AVAILABLE DATA:
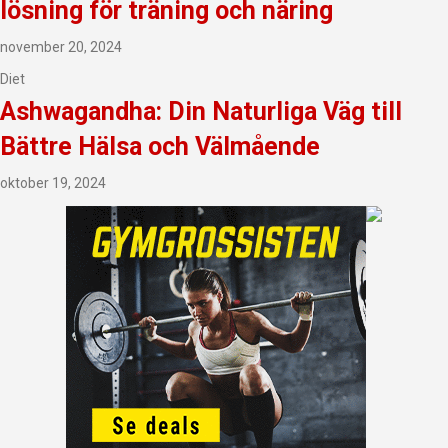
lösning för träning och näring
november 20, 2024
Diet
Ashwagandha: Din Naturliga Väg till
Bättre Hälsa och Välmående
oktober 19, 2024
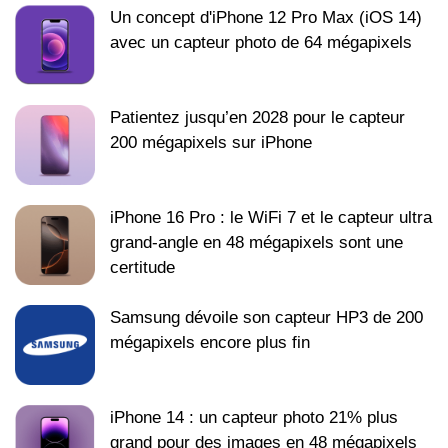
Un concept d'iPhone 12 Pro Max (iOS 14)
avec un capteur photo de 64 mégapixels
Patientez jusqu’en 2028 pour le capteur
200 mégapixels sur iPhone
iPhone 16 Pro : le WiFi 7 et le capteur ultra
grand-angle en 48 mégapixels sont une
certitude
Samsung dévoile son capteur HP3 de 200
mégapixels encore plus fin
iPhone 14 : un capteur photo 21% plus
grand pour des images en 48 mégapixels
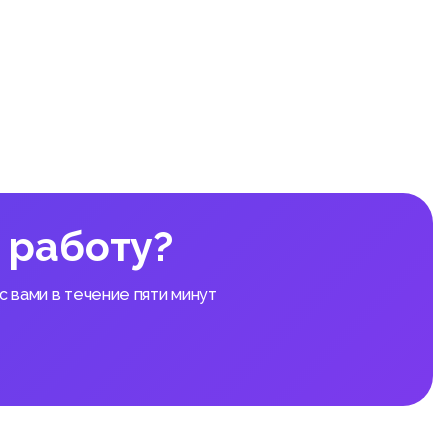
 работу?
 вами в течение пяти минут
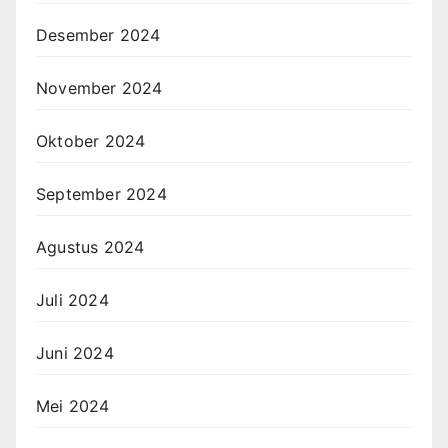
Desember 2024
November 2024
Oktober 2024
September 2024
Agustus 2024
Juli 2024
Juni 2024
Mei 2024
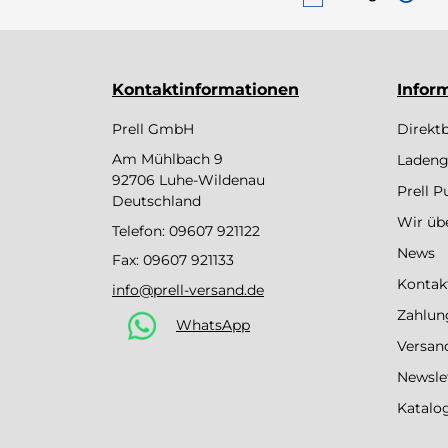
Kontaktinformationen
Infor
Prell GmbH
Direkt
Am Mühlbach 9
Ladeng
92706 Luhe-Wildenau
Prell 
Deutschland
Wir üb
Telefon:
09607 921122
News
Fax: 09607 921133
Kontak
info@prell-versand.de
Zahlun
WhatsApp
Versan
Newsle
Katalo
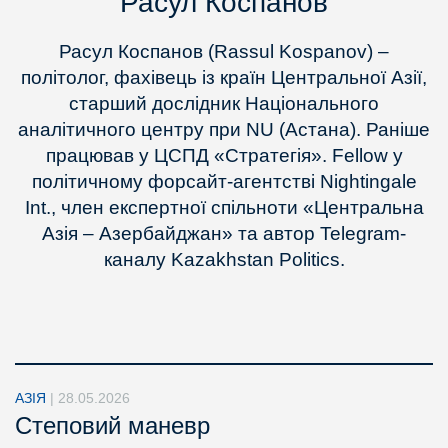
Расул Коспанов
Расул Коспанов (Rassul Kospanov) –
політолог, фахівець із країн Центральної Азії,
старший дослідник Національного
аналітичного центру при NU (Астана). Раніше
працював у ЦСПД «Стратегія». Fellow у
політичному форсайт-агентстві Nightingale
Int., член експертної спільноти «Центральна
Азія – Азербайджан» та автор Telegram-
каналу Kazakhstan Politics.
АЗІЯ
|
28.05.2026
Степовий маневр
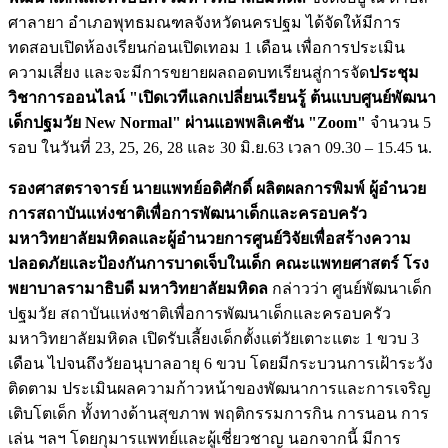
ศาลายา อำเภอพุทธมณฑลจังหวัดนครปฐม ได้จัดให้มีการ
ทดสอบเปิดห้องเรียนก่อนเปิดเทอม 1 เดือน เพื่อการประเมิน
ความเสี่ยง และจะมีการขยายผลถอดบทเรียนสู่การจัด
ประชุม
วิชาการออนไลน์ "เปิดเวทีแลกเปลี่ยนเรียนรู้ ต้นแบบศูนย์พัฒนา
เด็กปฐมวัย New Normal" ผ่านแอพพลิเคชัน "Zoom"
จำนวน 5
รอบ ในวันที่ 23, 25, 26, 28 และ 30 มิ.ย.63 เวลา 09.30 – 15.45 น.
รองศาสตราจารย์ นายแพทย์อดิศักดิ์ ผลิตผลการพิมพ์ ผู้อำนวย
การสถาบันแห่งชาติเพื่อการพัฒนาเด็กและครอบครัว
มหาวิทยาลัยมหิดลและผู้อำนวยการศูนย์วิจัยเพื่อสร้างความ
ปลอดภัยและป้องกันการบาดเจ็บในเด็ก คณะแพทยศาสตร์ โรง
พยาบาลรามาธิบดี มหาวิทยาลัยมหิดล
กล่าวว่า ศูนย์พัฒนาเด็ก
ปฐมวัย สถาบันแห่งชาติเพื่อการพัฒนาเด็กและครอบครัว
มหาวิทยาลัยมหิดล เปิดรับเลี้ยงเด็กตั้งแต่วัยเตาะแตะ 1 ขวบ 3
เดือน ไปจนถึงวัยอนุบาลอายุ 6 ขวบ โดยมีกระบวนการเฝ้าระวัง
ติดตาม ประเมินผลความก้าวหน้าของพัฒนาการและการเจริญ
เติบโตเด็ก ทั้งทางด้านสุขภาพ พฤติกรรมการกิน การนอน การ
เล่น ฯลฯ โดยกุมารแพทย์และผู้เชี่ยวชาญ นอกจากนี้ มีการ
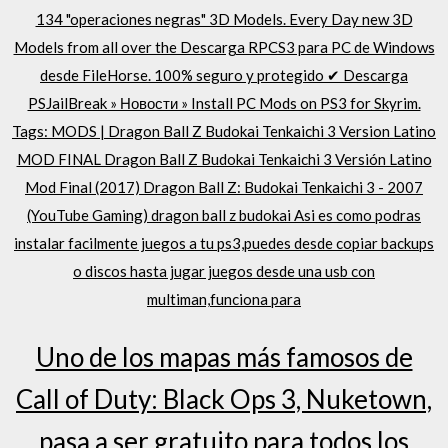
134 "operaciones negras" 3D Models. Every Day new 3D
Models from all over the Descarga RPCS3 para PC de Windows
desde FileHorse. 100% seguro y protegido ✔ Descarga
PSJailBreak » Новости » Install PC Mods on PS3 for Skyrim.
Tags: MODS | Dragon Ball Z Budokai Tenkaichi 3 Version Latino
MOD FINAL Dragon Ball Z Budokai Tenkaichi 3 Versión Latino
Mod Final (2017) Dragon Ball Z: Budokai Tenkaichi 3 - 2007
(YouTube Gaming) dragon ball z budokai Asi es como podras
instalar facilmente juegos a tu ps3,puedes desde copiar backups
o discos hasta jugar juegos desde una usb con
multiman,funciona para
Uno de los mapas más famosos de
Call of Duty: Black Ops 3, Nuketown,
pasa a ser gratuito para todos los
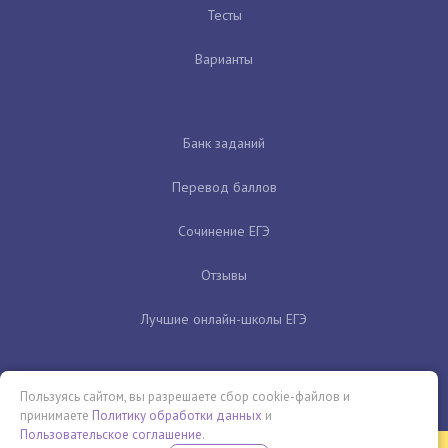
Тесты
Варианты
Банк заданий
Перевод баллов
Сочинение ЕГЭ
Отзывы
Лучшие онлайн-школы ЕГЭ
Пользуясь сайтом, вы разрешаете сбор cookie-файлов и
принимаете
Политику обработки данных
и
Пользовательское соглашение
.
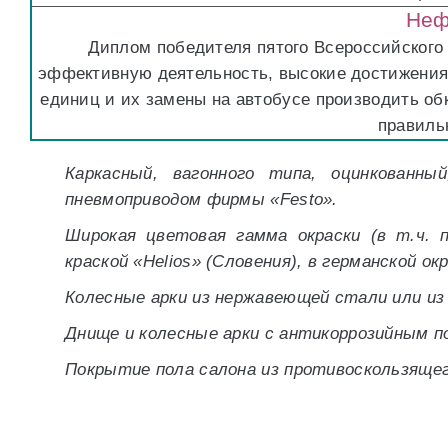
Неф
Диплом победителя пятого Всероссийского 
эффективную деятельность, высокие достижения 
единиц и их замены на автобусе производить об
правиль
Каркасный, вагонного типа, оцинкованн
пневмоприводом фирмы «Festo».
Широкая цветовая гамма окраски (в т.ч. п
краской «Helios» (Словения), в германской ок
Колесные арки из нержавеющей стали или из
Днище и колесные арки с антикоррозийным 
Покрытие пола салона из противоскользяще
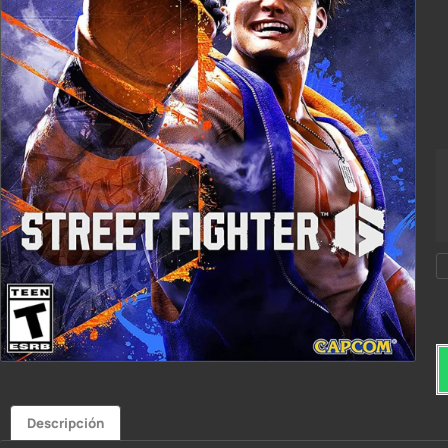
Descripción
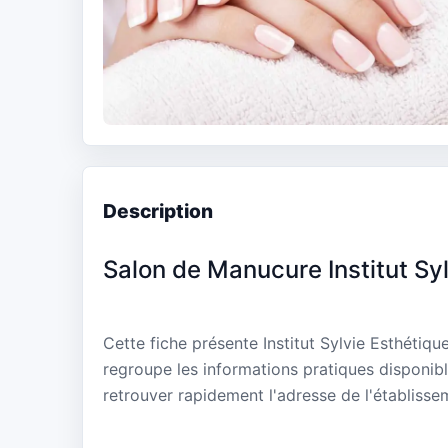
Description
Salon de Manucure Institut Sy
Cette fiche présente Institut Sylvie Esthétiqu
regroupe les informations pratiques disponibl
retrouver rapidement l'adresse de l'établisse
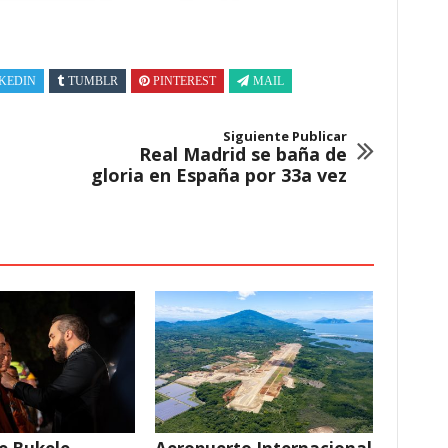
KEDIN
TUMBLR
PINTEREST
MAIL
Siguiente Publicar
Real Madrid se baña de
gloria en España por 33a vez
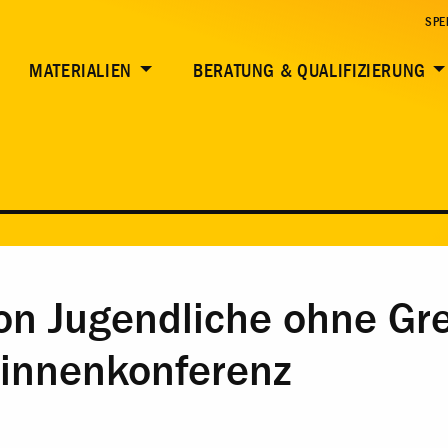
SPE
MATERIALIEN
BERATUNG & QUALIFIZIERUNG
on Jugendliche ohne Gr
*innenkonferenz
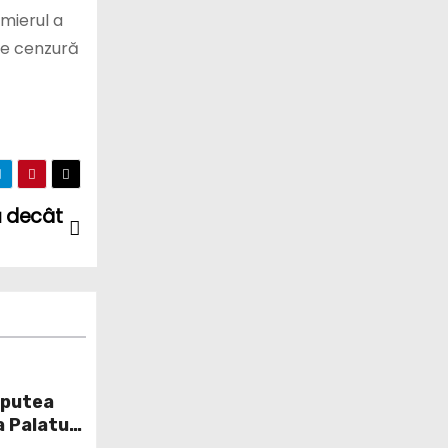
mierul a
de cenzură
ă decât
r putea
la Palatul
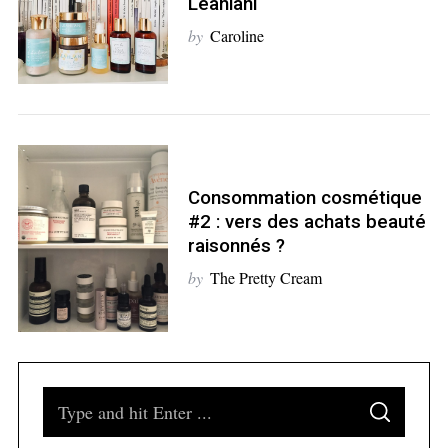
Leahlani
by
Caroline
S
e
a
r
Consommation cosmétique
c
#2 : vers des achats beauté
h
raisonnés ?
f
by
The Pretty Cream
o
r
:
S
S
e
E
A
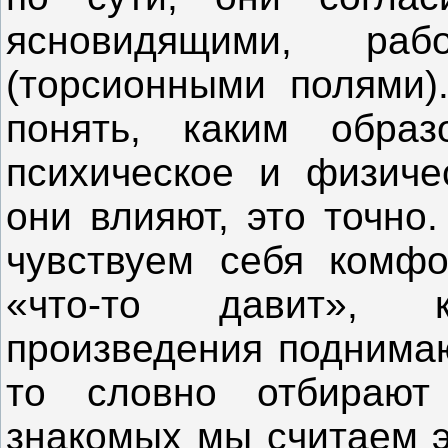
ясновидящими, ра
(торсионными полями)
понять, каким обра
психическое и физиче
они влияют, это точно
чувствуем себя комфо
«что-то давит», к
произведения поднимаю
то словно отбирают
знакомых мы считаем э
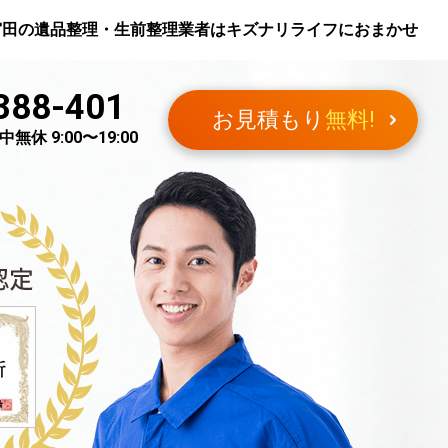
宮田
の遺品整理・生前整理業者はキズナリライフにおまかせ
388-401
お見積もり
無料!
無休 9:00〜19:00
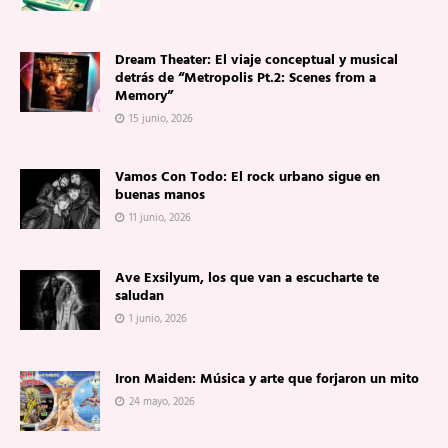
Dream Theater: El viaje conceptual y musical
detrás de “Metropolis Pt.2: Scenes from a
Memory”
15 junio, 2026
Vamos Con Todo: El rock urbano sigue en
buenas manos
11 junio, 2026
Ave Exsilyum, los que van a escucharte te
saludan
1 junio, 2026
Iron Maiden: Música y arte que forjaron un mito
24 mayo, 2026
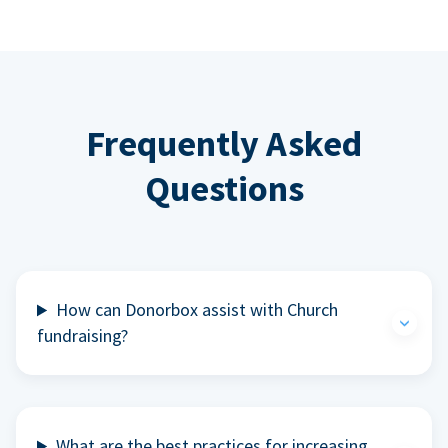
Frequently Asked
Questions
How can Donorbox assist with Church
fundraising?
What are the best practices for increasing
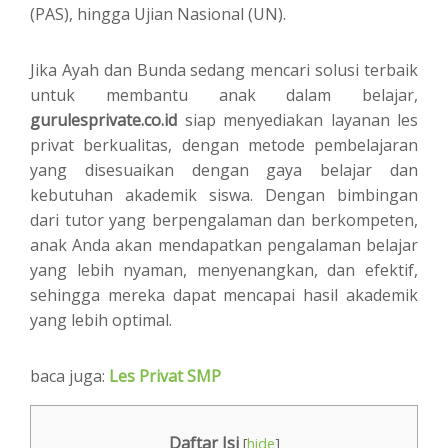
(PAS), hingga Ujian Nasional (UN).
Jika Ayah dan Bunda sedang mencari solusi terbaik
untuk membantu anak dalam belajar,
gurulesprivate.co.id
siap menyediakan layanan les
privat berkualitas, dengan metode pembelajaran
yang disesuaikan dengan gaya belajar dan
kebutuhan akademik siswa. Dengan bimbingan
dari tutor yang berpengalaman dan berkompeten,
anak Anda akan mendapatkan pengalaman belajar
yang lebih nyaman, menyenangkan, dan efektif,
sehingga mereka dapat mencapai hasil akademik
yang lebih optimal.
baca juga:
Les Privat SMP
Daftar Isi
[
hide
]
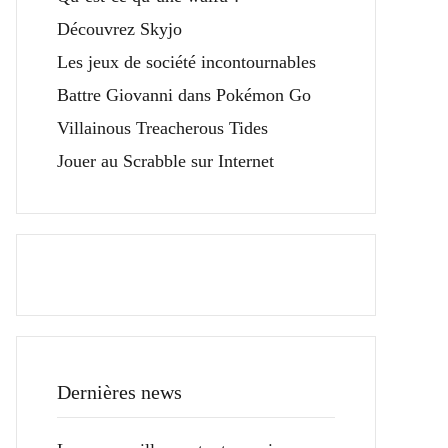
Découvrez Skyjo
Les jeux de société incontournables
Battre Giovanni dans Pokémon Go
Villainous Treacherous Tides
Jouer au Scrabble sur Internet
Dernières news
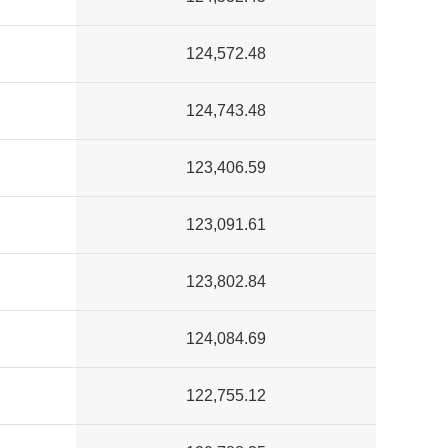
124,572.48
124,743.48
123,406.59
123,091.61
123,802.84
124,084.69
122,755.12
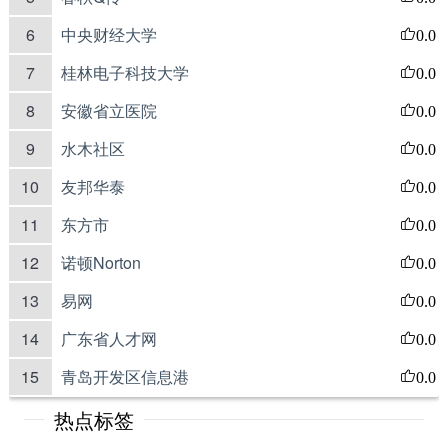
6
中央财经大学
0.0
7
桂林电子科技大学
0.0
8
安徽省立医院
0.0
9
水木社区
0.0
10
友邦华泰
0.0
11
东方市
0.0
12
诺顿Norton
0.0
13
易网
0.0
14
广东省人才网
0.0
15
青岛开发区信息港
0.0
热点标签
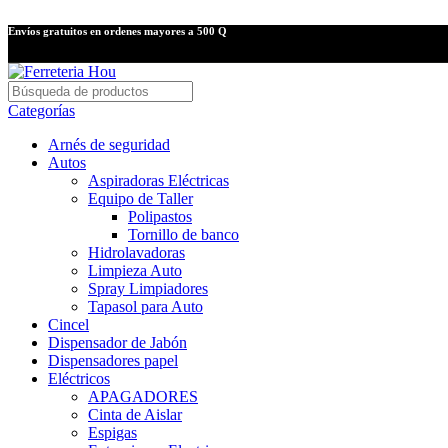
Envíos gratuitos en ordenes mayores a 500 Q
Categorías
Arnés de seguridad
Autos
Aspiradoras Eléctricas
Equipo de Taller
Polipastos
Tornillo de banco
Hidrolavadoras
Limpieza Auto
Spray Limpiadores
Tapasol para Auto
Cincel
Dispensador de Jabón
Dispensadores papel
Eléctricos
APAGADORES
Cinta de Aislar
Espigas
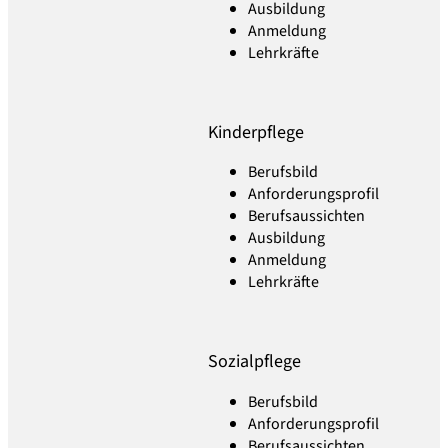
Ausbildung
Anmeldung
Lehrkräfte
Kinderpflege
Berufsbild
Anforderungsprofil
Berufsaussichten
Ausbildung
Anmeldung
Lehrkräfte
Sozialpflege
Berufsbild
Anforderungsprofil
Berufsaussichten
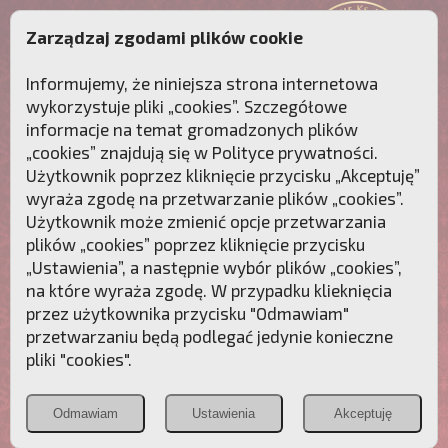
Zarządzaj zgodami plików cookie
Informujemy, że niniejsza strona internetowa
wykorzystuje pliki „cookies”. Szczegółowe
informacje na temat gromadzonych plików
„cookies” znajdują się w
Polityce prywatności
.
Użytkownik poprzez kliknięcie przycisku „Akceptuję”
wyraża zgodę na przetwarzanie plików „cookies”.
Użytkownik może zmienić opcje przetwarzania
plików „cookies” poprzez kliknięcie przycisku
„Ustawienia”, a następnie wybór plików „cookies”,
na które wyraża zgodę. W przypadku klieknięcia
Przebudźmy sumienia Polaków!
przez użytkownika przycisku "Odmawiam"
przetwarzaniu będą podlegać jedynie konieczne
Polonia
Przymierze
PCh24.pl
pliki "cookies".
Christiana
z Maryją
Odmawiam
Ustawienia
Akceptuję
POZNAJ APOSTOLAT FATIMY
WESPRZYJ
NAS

WHAT THE TASK ASKS: Although pictures appear among the entries, please set down only the lines from the one with "Oktober 2024" up to and including the one with "ทดสอบเปิดห้องเรียนก่อนเปิดเทอม 1 เดือน", word for word.

RESPONSE AREA:
Oktober 2024
September 2024
Agustus 2024
Juli 2024
Juni 2024
Mei 2024
Kontaktinformationen
Infor
Prell GmbH
Direkt
Am Mühlbach 9
Ladeng
92706 Luhe-Wildenau
Prell 
Deutschland
Wir üb
Telefon:
09607 921122
News
Fax: 09607 921133
Kontak
info@prell-versand.de
Zahlun
WhatsApp
Versan
Newsle
Katalo
Расул Коспанов
Расул Коспанов (Rassul Kospanov) –
політолог, фахівець із країн Центральної Азії,
старший дослідник Національного
аналітичного центру при NU (Астана). Раніше
працював у ЦСПД «Стратегія». Fellow у
політичному форсайт-агентстві Nightingale
Int., член експертної спільноти «Центральна
Азія – Азербайджан» та автор Telegram-
каналу Kazakhstan Politics.
АЗІЯ
|
28.05.2026
Степовий маневр
ศาลายา อำเภอพุทธมณฑลจังหวัดนครปฐม ได้จัดให้มีการ
ทดสอบเปิดห้องเรียนก่อนเปิดเทอม 1 เดือน เพื่อการประเมิน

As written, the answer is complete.